Data persistence manager

The Storage Manager is designed to reduce the number of queries to the database and the logical impact of database writes on the business layer (if the business layer uses the database API directly, it will need to deal with various exceptions to the database API along with the business logic).

At its simplest, the Data persistence manager is a cache pool management that provides the same CRUD API as the database. Its internal implementation of new cache data into the library, as well as from the database to obtain the required data into the cache and other capabilities.

In addition to basic CRUD, data preprocessing plug-ins and data change observer capabilities are implemented.

Data Handler. When the business layer writes a new Data model to the persistence manager, the associated pre-processing plug-in takes effect. In the plug-in, you can do some associated business processing, such as synchronously triggering the update of the session name when the user name is updated.

Data Observer, which is notified when the persistence manager writes cached Data to the database. The observer can tell whether the current data source has been updated, added, or deleted. The observer also supports filtering of data sources by the Where rule. For example, in the chat interface, the ViewModel only cares about the message data of the current session. By filtering the Where rule, the ViewModel will receive a notification callback when the current session data changes and immediately refresh the message bubble UI.

The cache module

Storage Cache to support the data persistence manager, implementing the CRUD API.

According to different scenarios, cache modules are classified into ordered and disordered types.

An unordered type, which is used by data sources that have no requirements on the order of the data.
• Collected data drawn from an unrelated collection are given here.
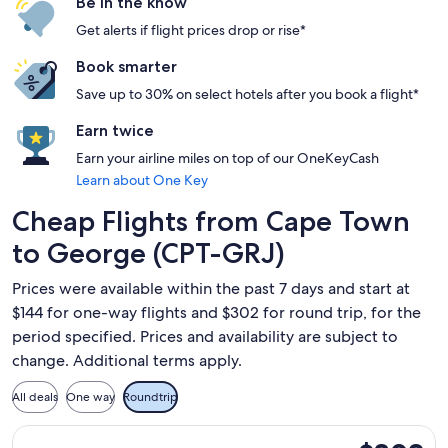
Be in the know
Get alerts if flight prices drop or rise*
Book smarter
Save up to 30% on select hotels after you book a flight*
Earn twice
Earn your airline miles on top of our OneKeyCash
Learn about One Key
Cheap Flights from Cape Town
to George (CPT-GRJ)
Prices were available within the past 7 days and start at
$144 for one-way flights and $302 for round trip, for the
period specified. Prices and availability are subject to
change. Additional terms apply.
All deals
One way
Roundtrip
Select Airlink flight, departing Wed, Aug 12 from Cape Town
$302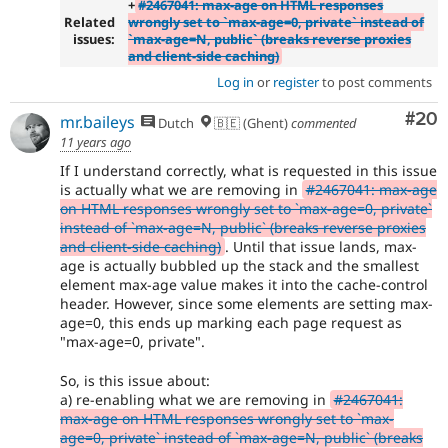
+
#2467041: max-age on HTML responses
Related
wrongly set to `max-age=0, private` instead of
issues:
`max-age=N, public` (breaks reverse proxies
and client-side caching)
Log in
or
register
to post comments
Com
#20
mr.baileys
Dutch
🇧🇪 (Ghent)
commented
11 years ago
If I understand correctly, what is requested in this issue
is actually what we are removing in
#2467041: max-age
on HTML responses wrongly set to `max-age=0, private`
instead of `max-age=N, public` (breaks reverse proxies
and client-side caching)
. Until that issue lands, max-
age is actually bubbled up the stack and the smallest
element max-age value makes it into the cache-control
header. However, since some elements are setting max-
age=0, this ends up marking each page request as
"max-age=0, private".
So, is this issue about:
a) re-enabling what we are removing in
#2467041:
max-age on HTML responses wrongly set to `max-
age=0, private` instead of `max-age=N, public` (breaks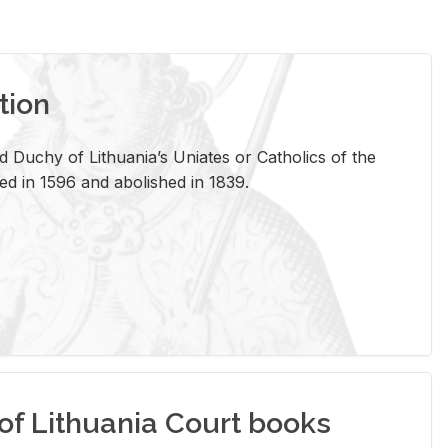
tion
 Duchy of Lithuania’s Uniates or Catholics of the
ed in 1596 and abolished in 1839.
of Lithuania Court books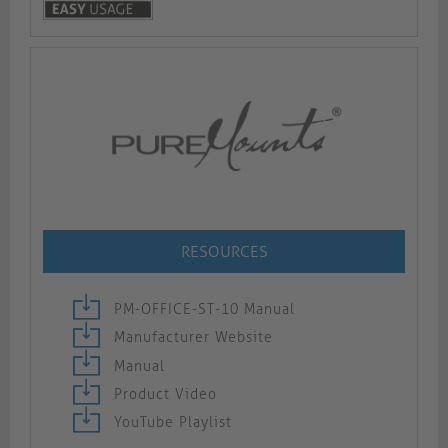
RESOURCES
PM-OFFICE-ST-10 Manual
Manufacturer Website
Manual
Product Video
YouTube Playlist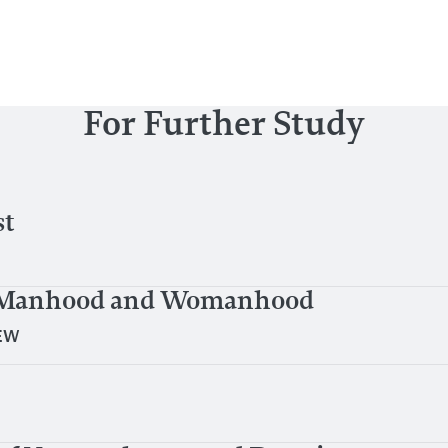
For Further Study
st
al Manhood and Womanhood
EW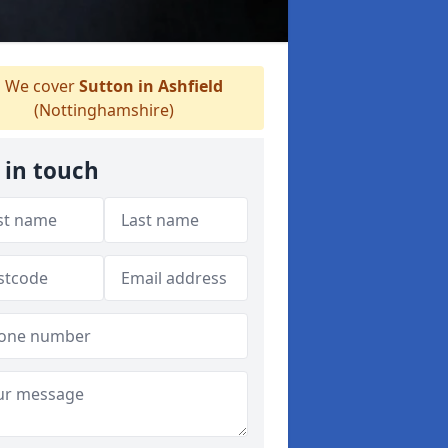
We cover
Sutton in Ashfield
(Nottinghamshire)
 in touch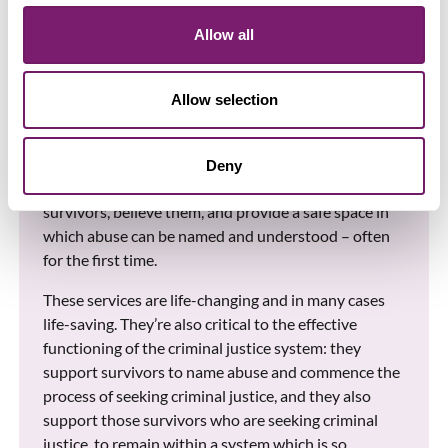
Baroness Newlove’s report clearly demonstrates the
disastrous impact that Crown Court delays continue
Allow all
to have, not only on victims and survivors of sexual
violence and abuse, but also on the specialist
services that support them.
Allow selection
Rape Crisis centres provide trauma-informed, free
and specialist support to adult and child survivors of
Deny
all forms of rape and sexual abuse. They listen to
survivors, believe them, and provide a safe space in
which abuse can be named and understood – often
for the first time.
These services are life-changing and in many cases
life-saving. They’re also critical to the effective
functioning of the criminal justice system: they
support survivors to name abuse and commence the
process of seeking criminal justice, and they also
support those survivors who are seeking criminal
justice, to remain within a system which is so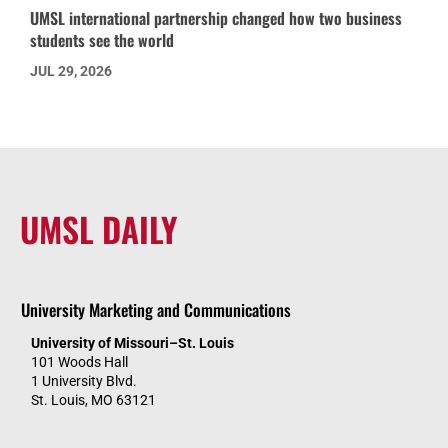
UMSL international partnership changed how two business
students see the world
JUL 29, 2026
UMSL DAILY
University Marketing and Communications
University of Missouri–St. Louis
101 Woods Hall
1 University Blvd.
St. Louis, MO 63121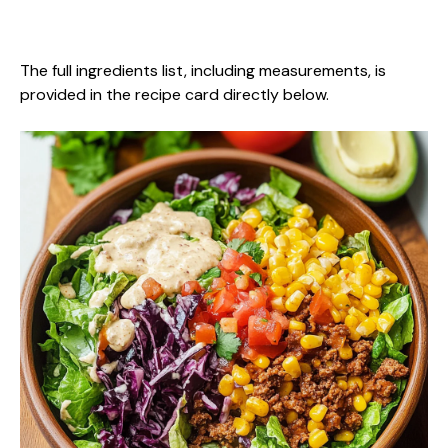
The full ingredients list, including measurements, is
provided in the recipe card directly below.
Ordered type, which is used by data sources that require the order in which data is excreted. You can specify collation rules to reorder data sources when changes occur. For example, the session list is in reverse order based on the creation time, and the group list is in ascending order based on the creation time.

Cache cleaning policies should be implemented to avoid unreasonable usage of memory. For example, when iOS receives a memory warning, the cache will be released.

The data flow

The figure above illustrates the entire process of network data acquisition, warehousing, and UI refresh.
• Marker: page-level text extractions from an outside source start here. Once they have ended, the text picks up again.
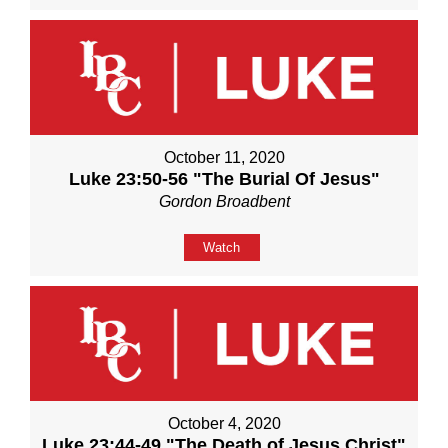
October 11, 2020
Luke 23:50-56 "The Burial Of Jesus"
Gordon Broadbent
Watch
October 4, 2020
Luke 23:44-49 "The Death of Jesus Christ"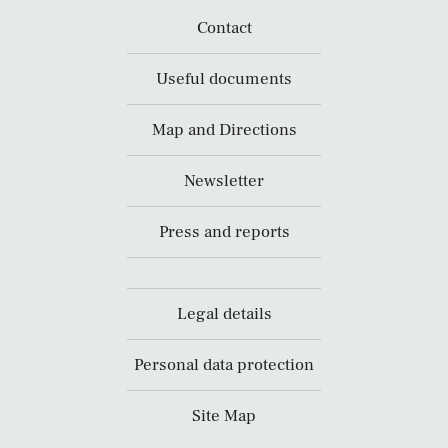
Contact
Useful documents
Map and Directions
Newsletter
Press and reports
Legal details
Personal data protection
Site Map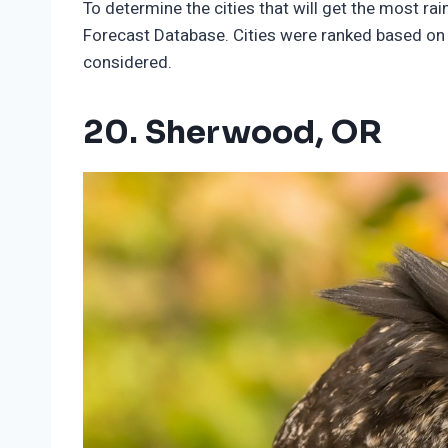
To determine the cities that will get the most ra
Forecast Database. Cities were ranked based on f
considered.
20. Sherwood, OR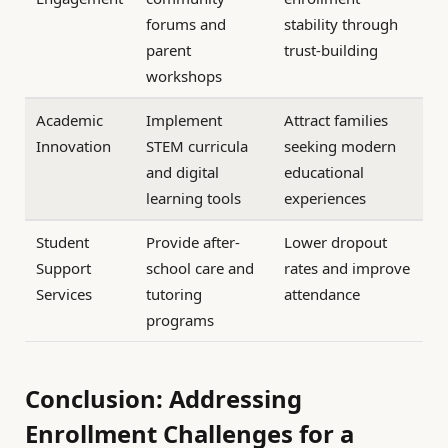
forums and
stability through
parent
trust-building
workshops
Academic
Implement
Attract families
Innovation
STEM curricula
seeking modern
and digital
educational
learning tools
experiences
Student
Provide after-
Lower dropout
Support
school care and
rates and improve
Services
tutoring
attendance
programs
Conclusion: Addressing
Enrollment Challenges for a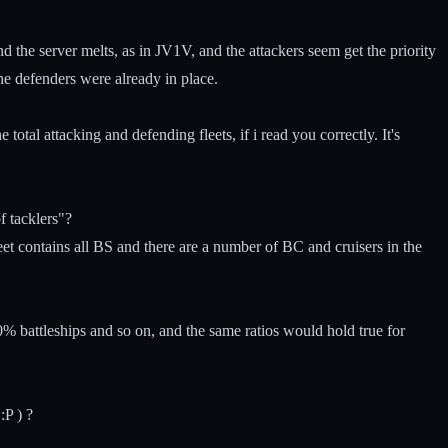
nd the server melts, as in JV1V, and the attackers seem get the priority
he defenders were already in place.
otal attacking and defending fleets, if i read you correctly. It's
f tacklers"?
t contains all BS and there are a number of BC and cruisers in the
 battleships and so on, and the same ratios would hold true for
:P ) ?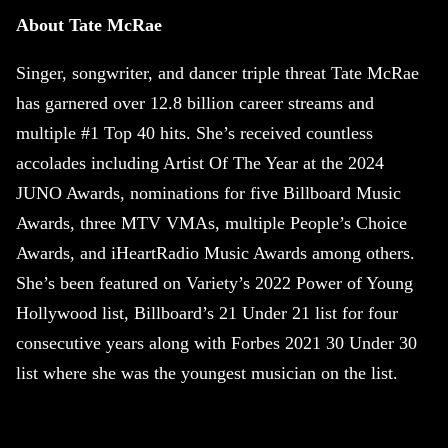
About Tate McRae
Singer, songwriter, and dancer triple threat Tate McRae
has garnered over 12.8 billion career streams and
multiple #1 Top 40 hits. She’s received countless
accolades including Artist Of The Year at the 2024
JUNO Awards, nominations for five Billboard Music
Awards, three MTV VMAs, multiple People’s Choice
Awards, and iHeartRadio Music Awards among others.
She’s been featured on Variety’s 2022 Power of Young
Hollywood list, Billboard’s 21 Under 21 list for four
consecutive years along with Forbes 2021 30 Under 30
list where she was the youngest musician on the list.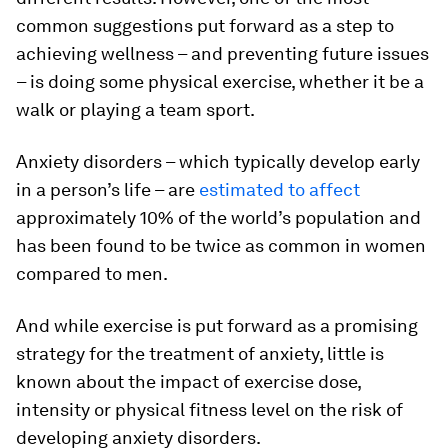
common suggestions put forward as a step to
achieving wellness – and preventing future issues
– is doing some physical exercise, whether it be a
walk or playing a team sport.
Anxiety disorders – which typically develop early
in a person’s life – are
estimated to affect
approximately 10% of the world’s population and
has been found to be twice as common in women
compared to men.
And while exercise is put forward as a promising
strategy for the treatment of anxiety, little is
known about the impact of exercise dose,
intensity or physical fitness level on the risk of
developing anxiety disorders.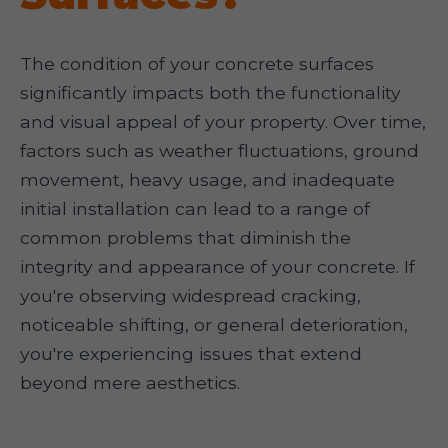
The condition of your concrete surfaces
significantly impacts both the functionality
and visual appeal of your property. Over time,
factors such as weather fluctuations, ground
movement, heavy usage, and inadequate
initial installation can lead to a range of
common problems that diminish the
integrity and appearance of your concrete. If
you're observing widespread cracking,
noticeable shifting, or general deterioration,
you're experiencing issues that extend
beyond mere aesthetics.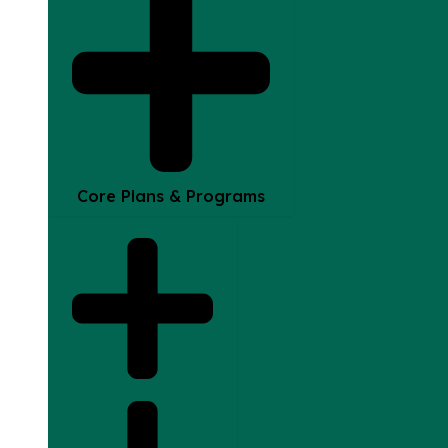
Core Plans & Programs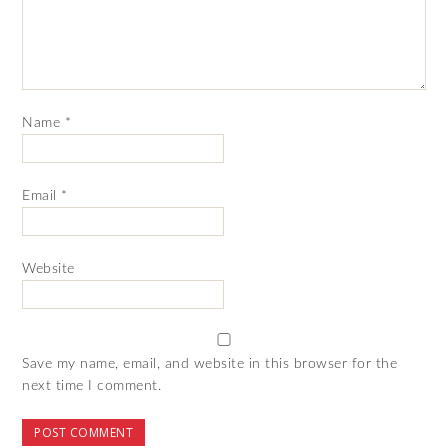
Name
*
Email
*
Website
Save my name, email, and website in this browser for the
next time I comment.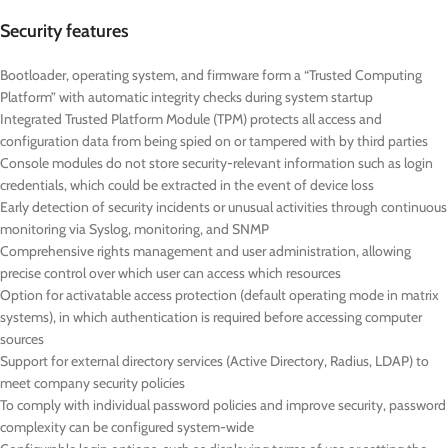
Security features
Bootloader, operating system, and firmware form a “Trusted Computing
Platform” with automatic integrity checks during system startup
Integrated Trusted Platform Module (TPM) protects all access and
configuration data from being spied on or tampered with by third parties
Console modules do not store security-relevant information such as login
credentials, which could be extracted in the event of device loss
Early detection of security incidents or unusual activities through continuous
monitoring via Syslog, monitoring, and SNMP
Comprehensive rights management and user administration, allowing
precise control over which user can access which resources
Option for activatable access protection (default operating mode in matrix
systems), in which authentication is required before accessing computer
sources
Support for external directory services (Active Directory, Radius, LDAP) to
meet company security policies
To comply with individual password policies and improve security, password
complexity can be configured system-wide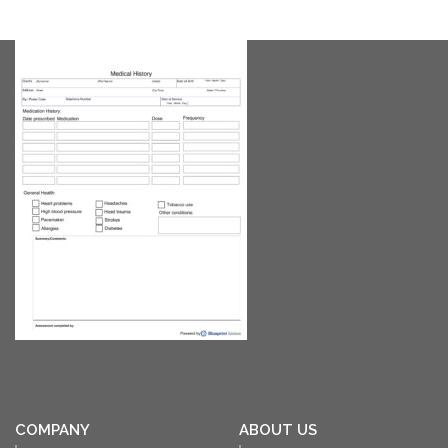
COMPANY
ABOUT US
  1. The data requester receives the IM message, transforms it into a data model, and stores the data to the persistence manager.
  2. The persistence manager stores the data in the persistence cache and triggers data-preprocessing plug-ins (such as recent chat updates to the session model).
  3. The persistence manager invokes the abstract database to store the IM message data.
  4. When the data store is complete, the data Change Notification Center notifying observers of the changes (for example, playing an announcement that a new message has been received).
  5. The UI data source receives the data notification, transforms the data model into the UI model, and finally refreshes the UI.

PS: When the data store reaches a high I/O state, the UI will be refreshed frequently due to the use of notification refresh logic, pay attention to the throttling of UI refresh.